Una vacuna contra la violencia
Las cifras de la violencia en Tijuana opacan una ciudad llena de vida cultural y con un rico paseo gastronómico bañado por el Pacífico. A la morgue local llegan cada día decenas de cadáveres, el 70% sin nombre, quizá migrantes, quizá indigentes. Nadie se llama a engaño cuando en una caminata distraída por las calles principales le depara un cadáver a la vuelta de la esquina. Un policía custodia el cuerpo, indolente, tendido al sol tan largo es, mientras el puesto ambulante, a dos metros, sigue vendiendo tacos. Se trata de una muchacha habitual en la zona, dicen. Por la mañana amanecerá en una sala helada de la sede forense, tan saturada, que antes de que se supiera qué significa covid-19 ya habían ampliado en 120 plazas, a primeros de abril. A estas instalaciones entran 4.000 cuerpos al año, en tal estado muchos de ellos que se entiende por qué los gusanos crujen bajo los zapatos, el piso está sembrado. Las moscas oscurecen el techo. Y ese olor de otro mundo hace buenas las mascarillas, ya no aprietan, ni pican, anchas parecen. Cuerpos verdes, hinchados, cadáveres por el suelo y en las literas de metal. Si es que no caben. ¿Cuántos de ellos llegan con covid-19? Quién sabe. “Los certificados covid son muertes hospitalarias, en teoría, no implican la participación forense”, dice el jefe de estos servicios en Baja California, César Vaca. Pero él mismo menciona dos casos en la capital del Estado, Mexicali, en las últimas semanas, dos suicidios que cuando fueron analizados tenían covid-19. No están en las estadísticas de la pandemia porque otra muerte se adelantó al virus. “Pero parece que eso perdura en los pulmones hasta 48 horas y estamos expuestos a ello. También a tuberculosis y a hepatitis, y al sida… Siempre nos protegemos mucho. Tenemos equipos para ello”, asegura.

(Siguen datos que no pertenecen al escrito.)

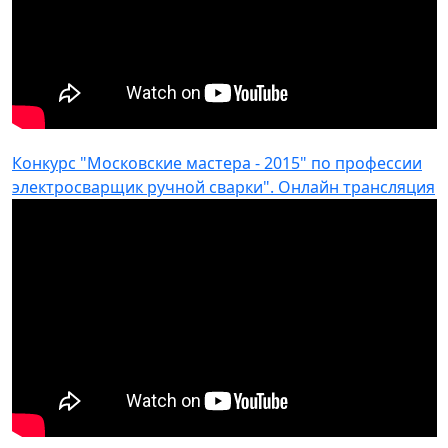
Конкурс "Московские мастера - 2015" по профессии
электросварщик ручной сварки". Онлайн трансляция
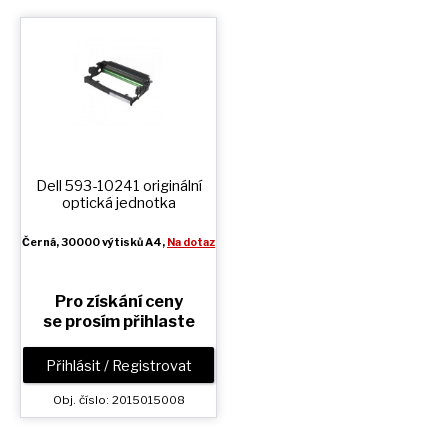
Dell 593-10241 originální
optická jednotka
Černá
, 30000 výtisků A4,
Na dotaz
Pro získání ceny
se prosím přihlaste
Přihlásit / Registrovat
Obj. číslo: 2015015008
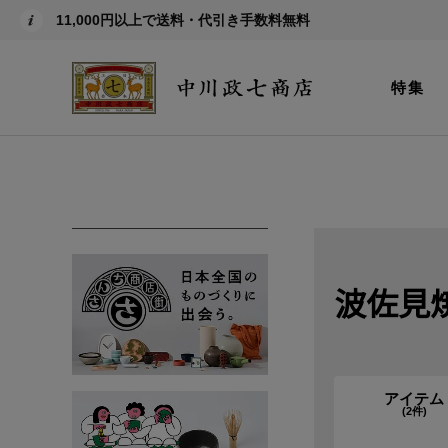
11,000円以上で送料・代引き手数料無料
特集
波佐見
アイテム
(
2
件)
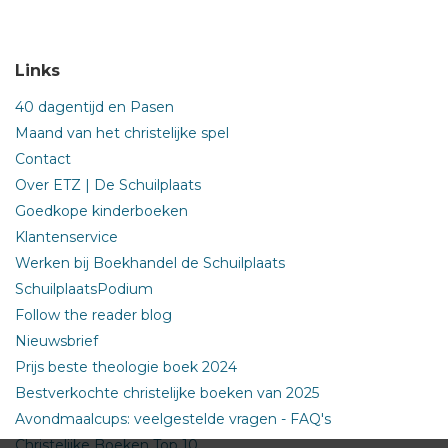
Links
40 dagentijd en Pasen
Maand van het christelijke spel
Contact
Over ETZ | De Schuilplaats
Goedkope kinderboeken
Klantenservice
Werken bij Boekhandel de Schuilplaats
SchuilplaatsPodium
Follow the reader blog
Nieuwsbrief
Prijs beste theologie boek 2024
Bestverkochte christelijke boeken van 2025
Avondmaalcups: veelgestelde vragen - FAQ's
Christelijke Boeken Top 10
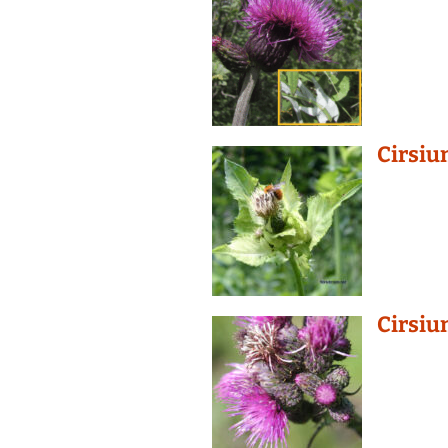
Cirsiu
Cirsiu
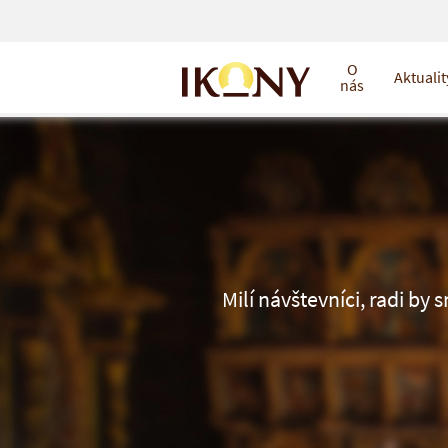
O
Aktualit
nás
Milí návštevníci, radi by 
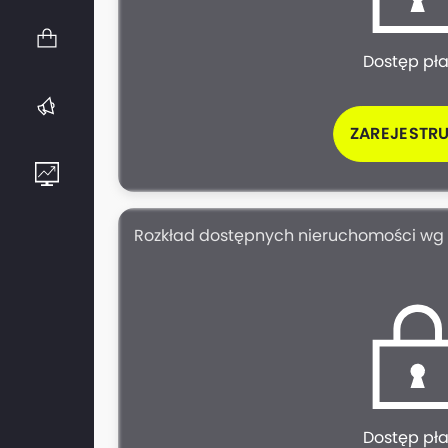
Dostęp pł
ZAREJESTRU
Rozkład dostępnych nieruchomości wg
Dostęp pł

El problema vendrá, dice uno de los forenses del centro, cuando muchos de los enfermos de covid mueran en casa y acaben en estas instalaciones. Entonces quizá los equipos no sean suficientes. Y esas salas de luz blanca y olor nauseabundo, con puertas herrumbrosas de grandes cerrojos que hoy amontonan 270 cuerpos, se queden cortas.

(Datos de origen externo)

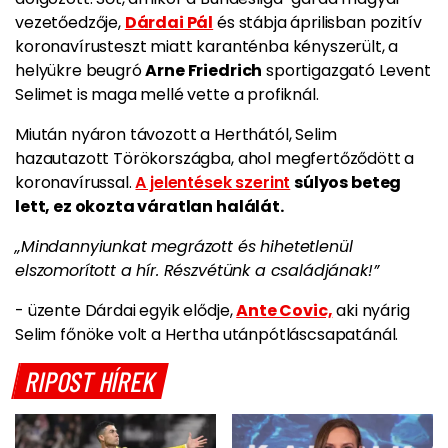
vezetőedzője,
Dárdai Pál
és stábja áprilisban pozitív
koronavírusteszt miatt karanténba kényszerült, a
helyükre beugró
Arne Friedrich
sportigazgató
Levent
Selimet is maga mellé vette a profiknál.
Miután nyáron távozott a Herthától, Selim
hazautazott Törökországba, ahol megfertőződött a
koronavírussal.
A jelentések szerint
súlyos beteg
lett, ez okozta váratlan halálát.
„Mindannyiunkat megrázott és hihetetlenül
elszomorított a hír. Részvétünk a családjának!”
- üzente Dárdai egyik elődje,
Ante Covic,
aki nyárig
Selim főnöke volt a Hertha utánpótláscsapatánál.
RIPOST HÍREK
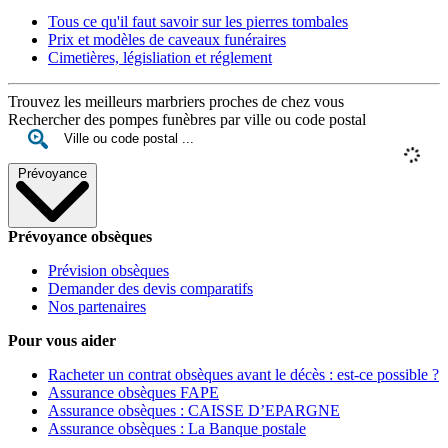
Tous ce qu'il faut savoir sur les pierres tombales
Prix et modèles de caveaux funéraires
Cimetières, législiation et réglement
Trouvez les meilleurs marbriers proches de chez vous
Rechercher des pompes funèbres par ville ou code postal
Prévoyance
Prévoyance obsèques
Prévision obsèques
Demander des devis comparatifs
Nos partenaires
Pour vous aider
Racheter un contrat obsèques avant le décès : est-ce possible ?
Assurance obsèques FAPE
Assurance obsèques : CAISSE D’EPARGNE
Assurance obsèques : La Banque postale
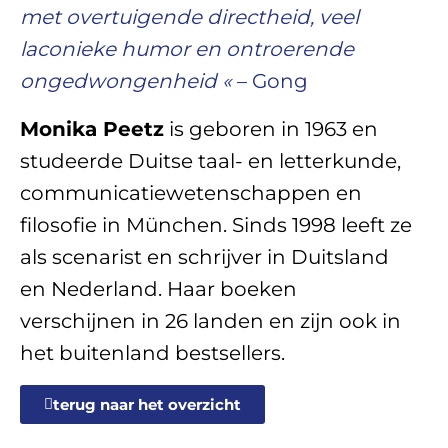
met overtuigende directheid, veel
laconieke humor en ontroerende
ongedwongenheid «
– Gong
Monika Peetz
is geboren in 1963 en
studeerde Duitse taal- en letterkunde,
communicatiewetenschappen en
filosofie in München. Sinds 1998 leeft ze
als scenarist en schrijver in Duitsland
en Nederland. Haar boeken
verschijnen in 26 landen en zijn ook in
het buitenland bestsellers.
terug naar het overzicht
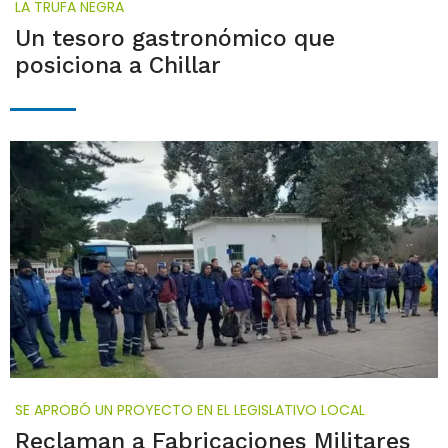
LA TRUFA NEGRA
Un tesoro gastronómico que
posiciona a Chillar
SE APROBÓ UN PROYECTO EN EL LEGISLATIVO LOCAL
Reclaman a Fabricaciones Militares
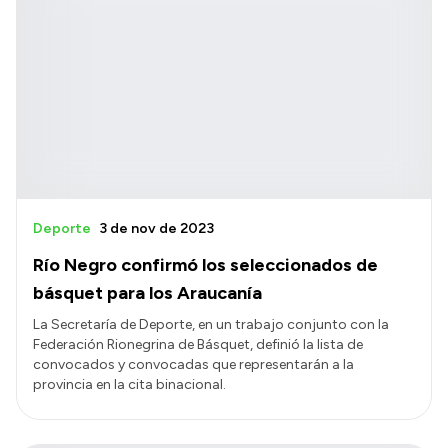
Deporte
3 de nov de 2023
Río Negro confirmó los seleccionados de
básquet para los Araucanía
La Secretaría de Deporte, en un trabajo conjunto con la
Federación Rionegrina de Básquet, definió la lista de
convocados y convocadas que representarán a la
provincia en la cita binacional.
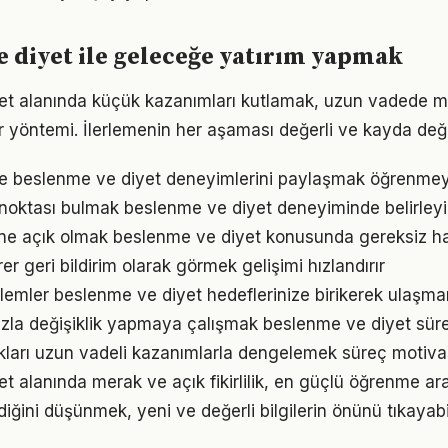
 diyet ile geleceğe yatırım yapmak
et alanında küçük kazanımları kutlamak, uzun vadede m
bir yöntemi. İlerlemenin her aşaması değerli ve kayda değ
e beslenme ve diyet deneyimlerini paylaşmak öğrenmeyi 
 noktası bulmak beslenme ve diyet deneyiminde belirleyici
ne açık olmak beslenme ve diyet konusunda gereksiz ha
irer geri bildirim olarak görmek gelişimi hızlandırır
emler beslenme ve diyet hedeflerinize birikerek ulaşman
zla değişiklik yapmaya çalışmak beslenme ve diyet süreci
ukları uzun vadeli kazanımlarla dengelemek süreç motiv
 alanında merak ve açık fikirlilik, en güçlü öğrenme araç
ldiğini düşünmek, yeni ve değerli bilgilerin önünü tıkayabi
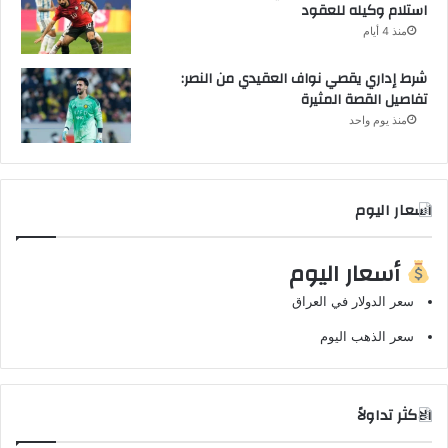
استلام وكيله للعقود
منذ 4 أيام
شرط إداري يقصي نواف العقيدي من النصر:
تفاصيل القصة المثيرة
منذ يوم واحد
اسعار اليوم
أسعار اليوم
سعر الدولار في العراق
سعر الذهب اليوم
الاكثر تداولاً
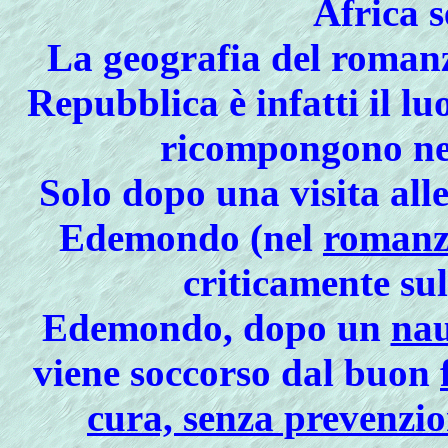
Africa s
La geografia del romanzo
Repubblica è infatti il luo
ricompongono nel
Solo dopo una visita alle
Edemondo
(nel
roman
criticamente sull
Edemondo, dopo un
nau
viene soccorso dal buon
cura, senza prevenzioni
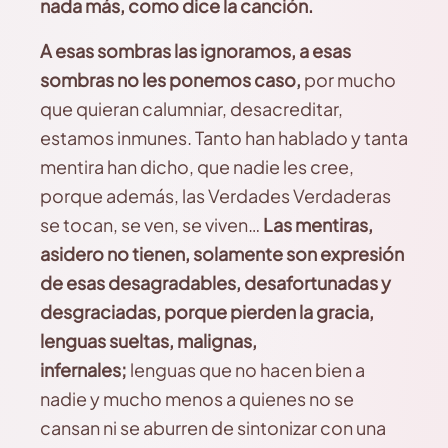
nada más, como dice la canción.
A esas sombras las ignoramos, a esas
sombras no les ponemos caso,
por mucho
que quieran calumniar, desacreditar,
estamos inmunes. Tanto han hablado y tanta
mentira han dicho, que nadie les cree,
porque además, las Verdades Verdaderas
se tocan, se ven, se viven…
Las mentiras,
asidero no tienen, solamente son expresión
de esas desagradables, desafortunadas y
desgraciadas, porque pierden la gracia,
lenguas sueltas, malignas,
infernales;
lenguas que no hacen bien a
nadie y mucho menos a quienes no se
cansan ni se aburren de sintonizar con una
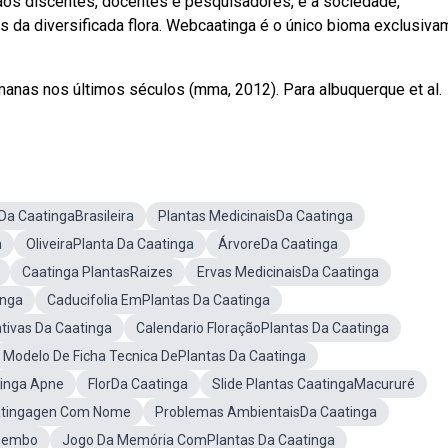
aos discentes, docentes e pesquisadores, e à sociedade,
 da diversificada flora. Webcaatinga é o único bioma exclusiva
anas nos últimos séculos (mma, 2012). Para albuquerque et al.
Da CaatingaBrasileira
Plantas MedicinaisDa Caatinga
a
OliveiraPlanta Da Caatinga
ÁrvoreDa Caatinga
Caatinga PlantasRaizes
Ervas MedicinaisDa Caatinga
inga
Caducifolia EmPlantas Da Caatinga
tivas Da Caatinga
Calendario FloraçãoPlantas Da Caatinga
Modelo De Ficha Tecnica DePlantas Da Caatinga
tinga Apne
FlorDa Caatinga
Slide Plantas CaatingaMacururé
aatingagen Com Nome
Problemas AmbientaisDa Caatinga
ipembo
Jogo Da Memória ComPlantas Da Caatinga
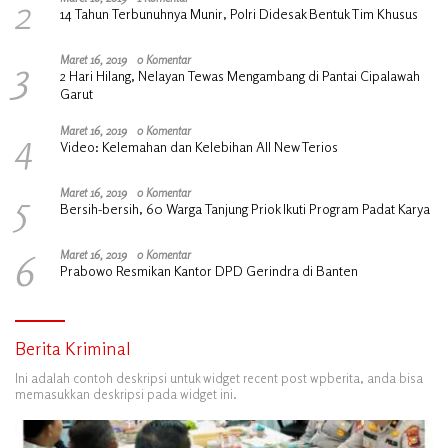
2
14 Tahun Terbunuhnya Munir, Polri Didesak Bentuk Tim Khusus
3
Maret 16, 2019
0 Komentar
2 Hari Hilang, Nelayan Tewas Mengambang di Pantai Cipalawah
Garut
4
Maret 16, 2019
0 Komentar
Video: Kelemahan dan Kelebihan All New Terios
5
Maret 16, 2019
0 Komentar
Bersih-bersih, 60 Warga Tanjung Priok Ikuti Program Padat Karya
6
Maret 16, 2019
0 Komentar
Prabowo Resmikan Kantor DPD Gerindra di Banten
Berita Kriminal
Ini adalah contoh deskripsi untuk widget recent post wpberita, anda bisa
memasukkan deskripsi pada widget ini.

En Tijuana, a unos metros de San Diego, con miles de turistas que disfrutan del sol y la playa, hay calles a la orilla del infierno donde se oye el roce de pasos que se arrastran. Con los negocios cerrados, los mariachis dormitan a la espera de clientes y las prostitutas ya ni mienten el hambre; los drogadictos cruzan los puentes como zombis. Tijuana necesita con urgencia una vacuna que no es la de la covid-19.